Exercise aim: Omit the pictures, but give back every entry below exactly as written.

Raw data:

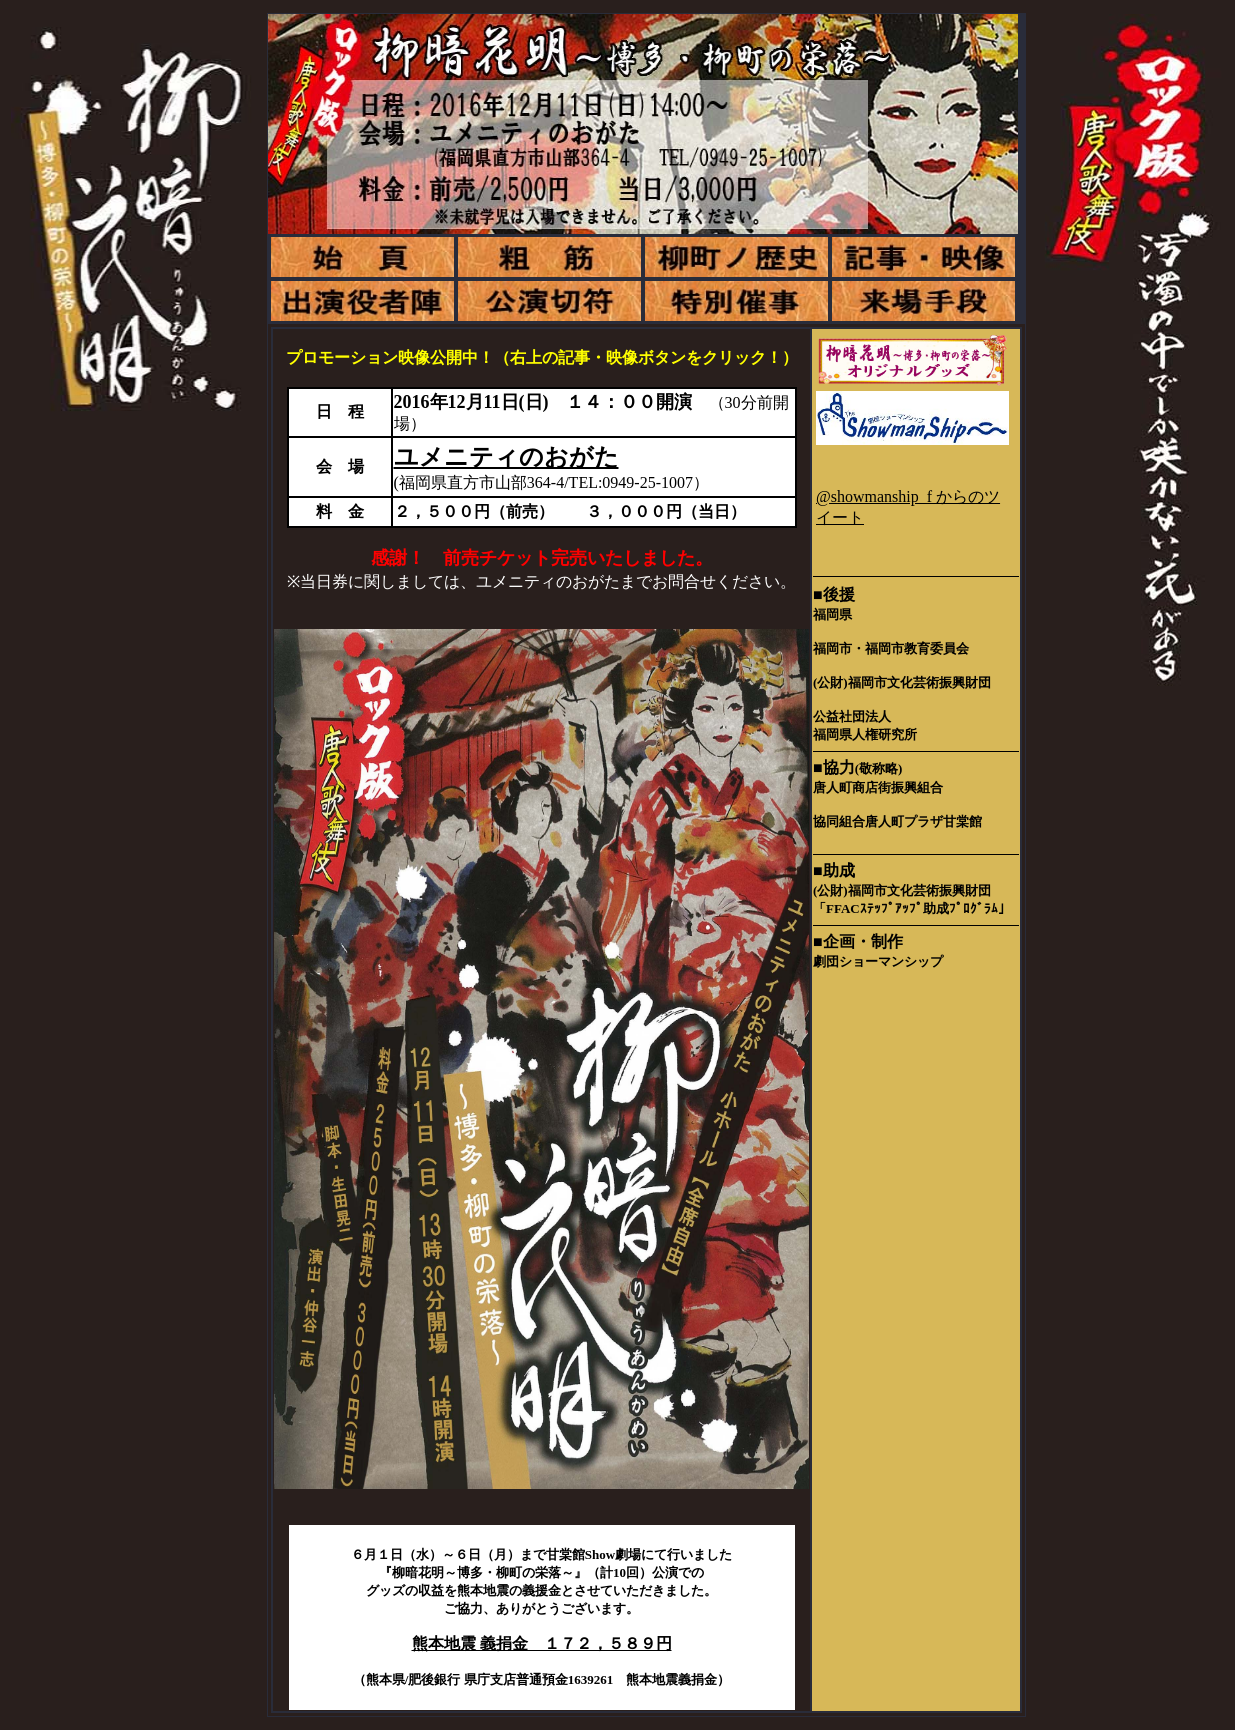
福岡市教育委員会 (917, 648)
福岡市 (832, 648)
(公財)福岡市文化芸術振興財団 (902, 682)
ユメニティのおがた (506, 457)
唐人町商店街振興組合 (878, 787)
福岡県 (832, 614)
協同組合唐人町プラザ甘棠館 (897, 821)
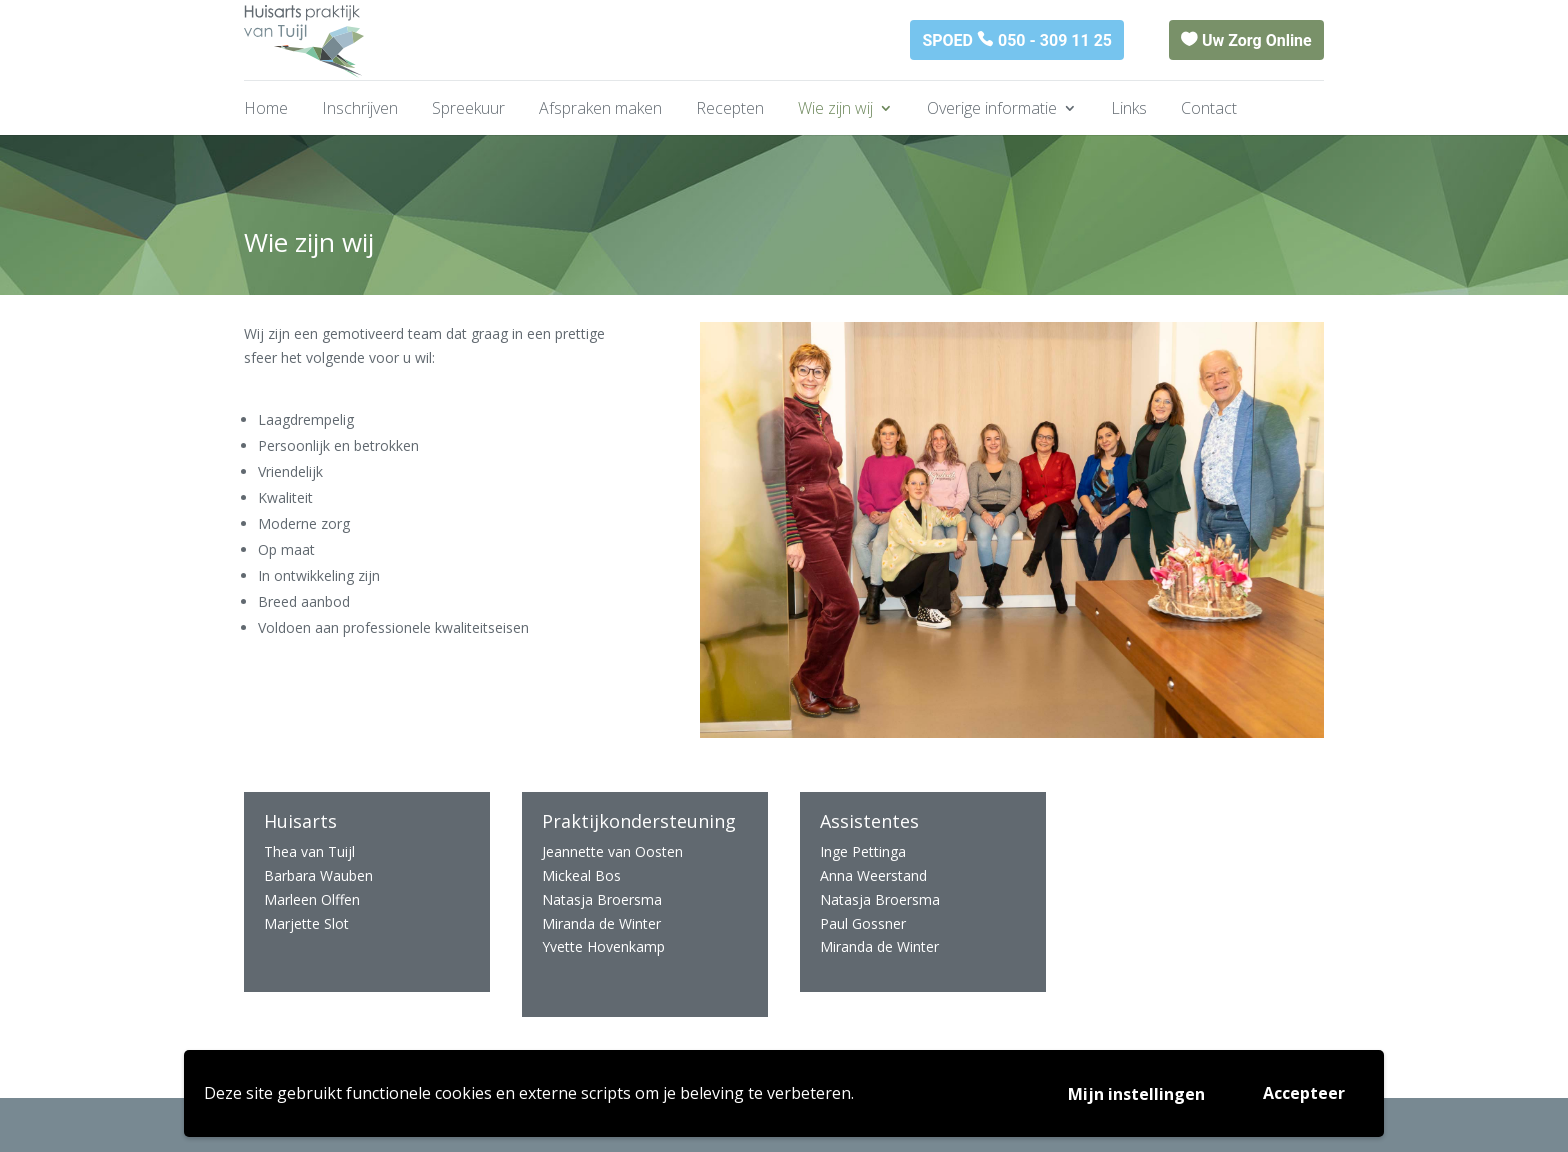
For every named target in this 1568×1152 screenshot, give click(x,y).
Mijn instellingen (1136, 1094)
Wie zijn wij (835, 110)
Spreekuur (468, 110)
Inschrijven (360, 110)
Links (1129, 110)
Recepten (730, 110)
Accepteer (1304, 1093)
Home (266, 110)
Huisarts (300, 821)
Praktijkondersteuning (639, 821)
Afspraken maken (600, 110)
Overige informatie (992, 110)
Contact (1209, 110)
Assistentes (869, 821)
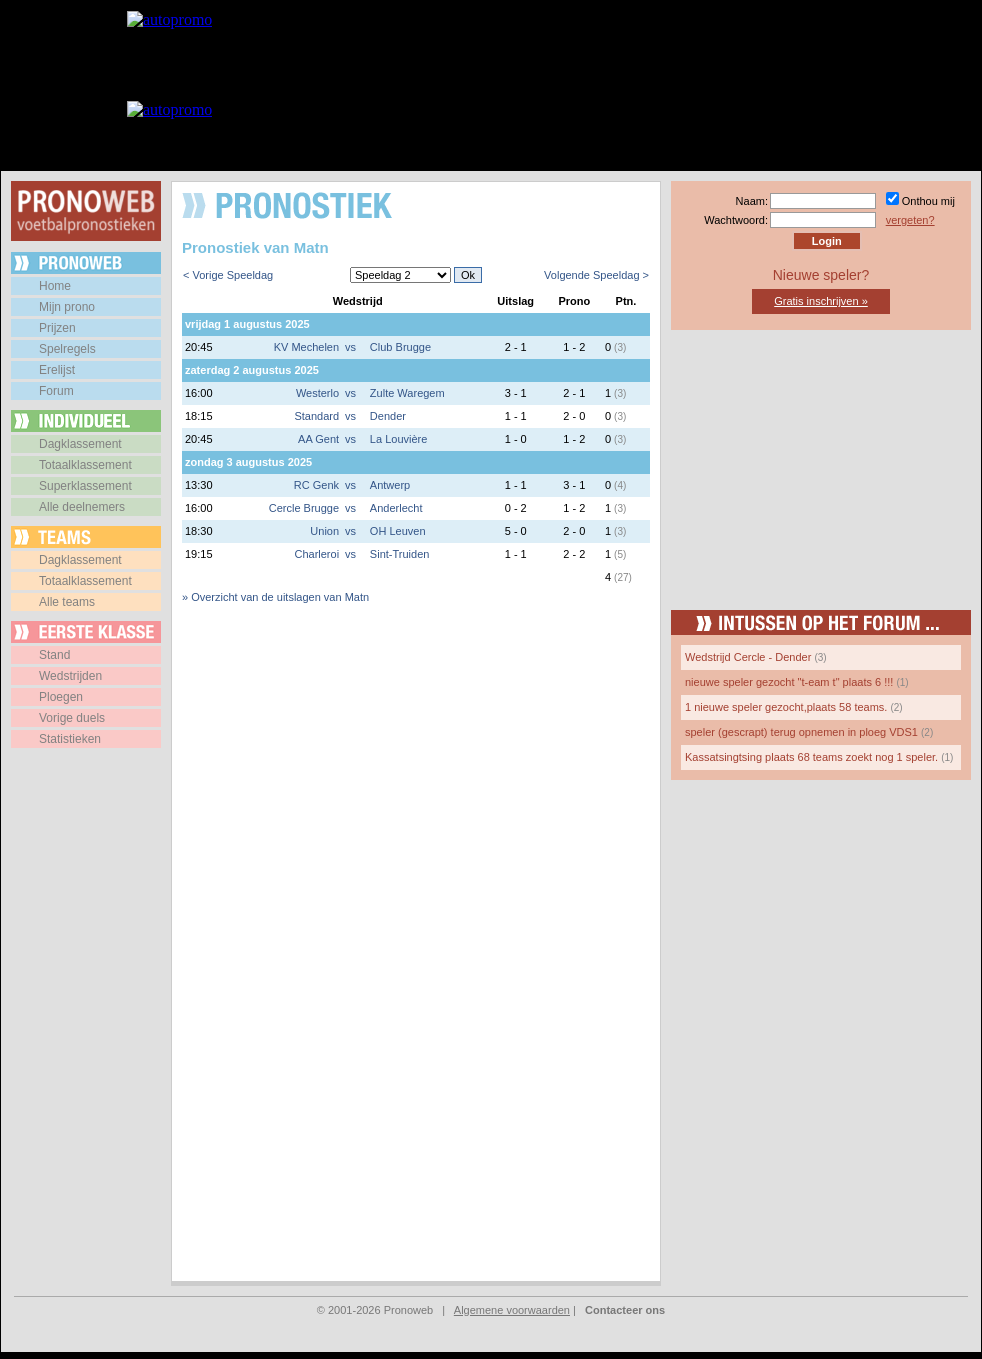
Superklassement (85, 486)
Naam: (752, 201)
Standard (316, 416)
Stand (54, 655)
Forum (56, 391)
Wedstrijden (70, 676)
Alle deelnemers (82, 507)
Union (324, 531)
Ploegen (61, 697)
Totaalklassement (85, 465)
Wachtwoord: (736, 220)
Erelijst (57, 370)
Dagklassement (80, 444)
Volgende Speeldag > (596, 275)
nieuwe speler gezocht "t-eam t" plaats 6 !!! (789, 682)
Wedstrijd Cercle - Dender (748, 657)
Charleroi (316, 554)
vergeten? (910, 220)
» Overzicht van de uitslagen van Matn (275, 597)
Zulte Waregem (407, 393)
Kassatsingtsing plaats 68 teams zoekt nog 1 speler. (811, 757)
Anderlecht (396, 508)
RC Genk (316, 485)
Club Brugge (400, 347)
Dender (388, 416)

Response below:
福岡市教育委員会 (917, 648)
福岡市 (832, 648)
(公財)福岡市文化芸術振興財団 (902, 682)
ユメニティのおがた (506, 457)
唐人町商店街振興組合 (878, 787)
福岡県 (832, 614)
協同組合唐人町プラザ甘棠館 (897, 821)
For every named target in this 1568×1152 screenshot, give click(x,y).
Mijn instellingen (1136, 1094)
Wie zijn wij (835, 110)
Spreekuur (468, 110)
Inschrijven (360, 110)
Links (1129, 110)
Recepten (730, 110)
Accepteer (1304, 1093)
Home (266, 110)
Huisarts (300, 821)
Praktijkondersteuning (639, 821)
Afspraken maken (600, 110)
Overige informatie (992, 110)
Contact (1209, 110)
Assistentes (869, 821)
Superklassement (85, 486)
Naam: (752, 201)
Standard (316, 416)
Stand (54, 655)
Forum (56, 391)
Wedstrijden (70, 676)
Alle deelnemers (82, 507)
Union (324, 531)
Ploegen (61, 697)
Totaalklassement (85, 465)
Wachtwoord: (736, 220)
Erelijst (57, 370)
Dagklassement (80, 444)
Volgende Speeldag > (596, 275)
nieuwe speler gezocht "t-eam t" plaats 6 !!! (789, 682)
Wedstrijd Cercle - Dender (748, 657)
Charleroi (316, 554)
vergeten? (910, 220)
» Overzicht van de uitslagen van Matn (275, 597)
Zulte Waregem (407, 393)
Kassatsingtsing plaats 68 teams zoekt nog 1 speler. (811, 757)
Anderlecht (396, 508)
RC Genk (316, 485)
Club Brugge (400, 347)
Dender (388, 416)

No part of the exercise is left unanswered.